The Pioneers faced Hempfield, a Lancaster County power, in the next round. Down 3-1 in the bottom of the seventh, they scored once, then loaded the bases with one out. Namnun still replays the screamer hit down the third-base line by his catcher, Robinson Rodriguez, which Hempfield third baseman Mark Merrifield turned into a forceout at the plate. He still thinks about the game (and season) ending one batter later.

But on balance, Namnun said, it was "probably the greatest year a coach could ever have."

The uptick continues. Nunez came to town last spring for a combine run by major league scouts at Frankford's field. While he could have signed as a free agent then, scouts thought he would benefit from a year in the states, so he moved in with an uncle living in Frankford's district, enrolled at the school and was cleared by the PIAA to play.

While he has assimilated to his new home in many ways -- owner of a leather Philadelphia Eagles jacket, he said he has grown to like American football "because there's a lot of violence" -- the transition was far from smooth.

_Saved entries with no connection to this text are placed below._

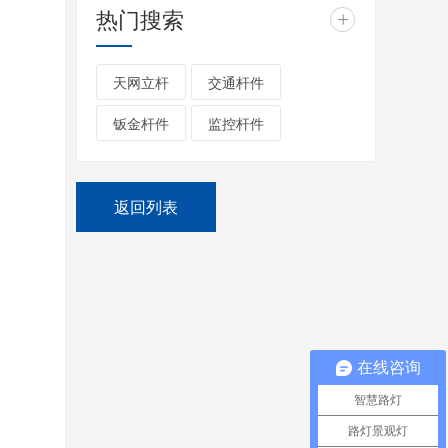
热门搜索
+
天网立杆
交通杆件
钣金杆件
监控杆件
返回列表
在线咨询
智慧路灯
路灯景观灯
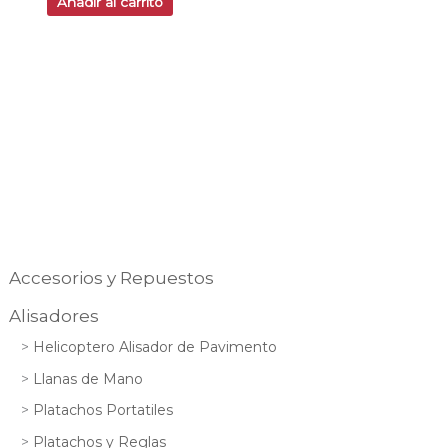
Añadir al carrito
Accesorios y Repuestos
Alisadores
Helicoptero Alisador de Pavimento
Llanas de Mano
Platachos Portatiles
Platachos y Reglas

There's the cold, for one thing, the language barrier for another; he speaks very little English.

"I wanted to go back," Nunez said through Namnun, who interpreted his Spanish. "My uncle told me to stick it out, give it a chance. Now I feel better."

Invited to the East Coast Showcase in Lakeland, Fla., late last summer, he impressed the scouts if not himself; he thought he should have run faster than 6.7 in the 60-yard dash. In the meantime, Rohena was among those who worked out for scouts in Los Angeles. And it was here that the guy who lives to hit found out that his pitching might take him the furthest; the scouts believe his fastball, currently clocked in the high 80s, can top out in the low 90s when his frame -- he goes 6-foot-3, 190 -- fills out.

So that's something to think about. But so too is college; it is, after all, high on Sara's wish list for her grandson. To that end Tito recently committed to LaSalle, which is close to home. But should he get drafted early enough, his hope is that he signs a contract lucrative enough to allow him to set aside money for school.

Either way, his ambitions are far-reaching. And he is not alone in that.

Gordie Jones is a freelance writer in Pennsylvania.